In Guatemala, Addressing Domestic Violence Through Film

Posted by Ruth Urry
December 19, 2013
A Guatemalan Woman Holds a Bouquet of Flowers

While serving at U.S. Embassy Guatemala City, I worked with a U.S.-based filmmaker, Kimberly Bautista, in support of the Department of State’s campaign to end gender-based violence (GBV).  Kimberly’s documentary, Justice for My Sister, tells the true story of a Guatemalan woman who sought accountability for her sister’s murder as a result of relationship violence. 

As fate would have it, the dates of Central America’s largest international film festival, ICARO, came close to the start of the UN’s 16-Day Campaign to End Gender Violence.  The Embassy Public Affairs Section provided a small grant to Kimberly to facilitate her attendance at the film festival.  Our Ambassador, Arnold A. Chacon, introduced Justice for My Sister at its November 17 premiere to show his solidarity with efforts to end the scourge of GBV and to help raise awareness of its negative impact on families, communities, and entire societies.  Fifteen members of Guatemala’s National Civil Police also attended, signaling an important show of support for this cause.
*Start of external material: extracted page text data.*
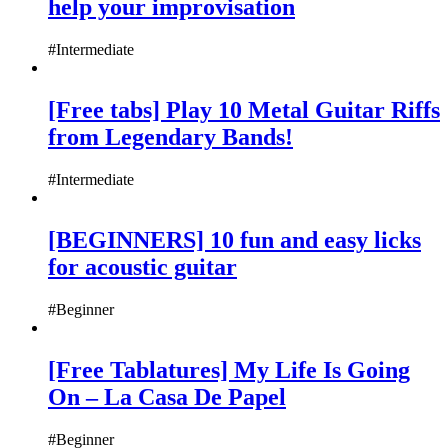
help your improvisation
#Intermediate
[Free tabs] Play 10 Metal Guitar Riffs
from Legendary Bands!
#Intermediate
[BEGINNERS] 10 fun and easy licks
for acoustic guitar
#Beginner
[Free Tablatures] My Life Is Going
On – La Casa De Papel
#Beginner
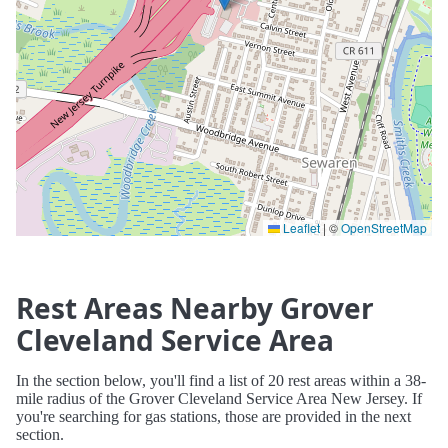
Leaflet
|
©
OpenStreetMap
Rest Areas Nearby Grover
Cleveland Service Area
In the section below, you'll find a list of 20 rest areas within a 38-
mile radius of the Grover Cleveland Service Area New Jersey. If
you're searching for gas stations, those are provided in the next
section.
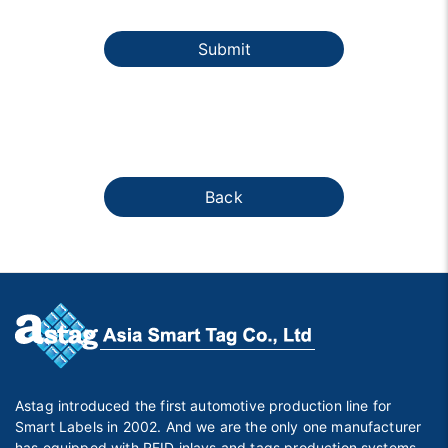
Submit
Back
Astag introduced the first automotive production line for
Smart Labels in 2002. And we are the only one manufacturer
has equipped with RFID inlays and tags production systems,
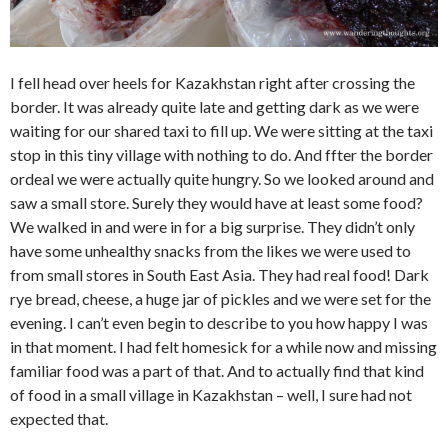
I fell head over heels for Kazakhstan right after crossing the
border. It was already quite late and getting dark as we were
waiting for our shared taxi to fill up. We were sitting at the taxi
stop in this tiny village with nothing to do. And ffter the border
ordeal we were actually quite hungry. So we looked around and
saw a small store. Surely they would have at least some food?
We walked in and were in for a big surprise. They didn’t only
have some unhealthy snacks from the likes we were used to
from small stores in South East Asia. They had real food! Dark
rye bread, cheese, a huge jar of pickles and we were set for the
evening. I can’t even begin to describe to you how happy I was
in that moment. I had felt homesick for a while now and missing
familiar food was a part of that. And to actually find that kind
of food in a small village in Kazakhstan – well, I sure had not
expected that.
Kimberly and Rebeca, the lead figures in the documentary, also spoke with the audience to encourage more action in the struggle to end violence against women and help survivors of GBV.

We were so happy for Kimberly and Rebeca when the documentary won first place at the ICARO festival for best long-form documentary!  The film was also honored as best documentary at the 2013 Los Angeles Latino International film festival.  We weren’t too surprised – it is a moving and powerful film, illustrating the values of citizen empowerment, leadership, courage, and love for family. 

Kimberly works with a Guatemalan outreach group, “the Collective,” which organizes community screenings of her film and holds workshops to prevent violence and promote healthy relationships.  On November 18, in conjunction with her outreach group, we showed the film to 65 Guatemalan youth at the Guatemalan Attorney General's Office for Human Rights.  The youth ombudsman introduced the film and reminded adolescents of their rights.  Following the film and presentation, the audience held a lively discussion of gender stereotypes and discussed ways to help victims of relationship abuse.  The U.S. Embassy Public Affairs Section has supported community screenings and discussions of Justice for My Sister since 2011.

The United States has made preventing and responding to gender-based violence a cornerstone of our commitment to advancing gender equality and women’s empowerment.  Our support for Justice for My Sister is one more step toward galvanizing action to put an end to violence against women, not only in Guatemala, but everywhere.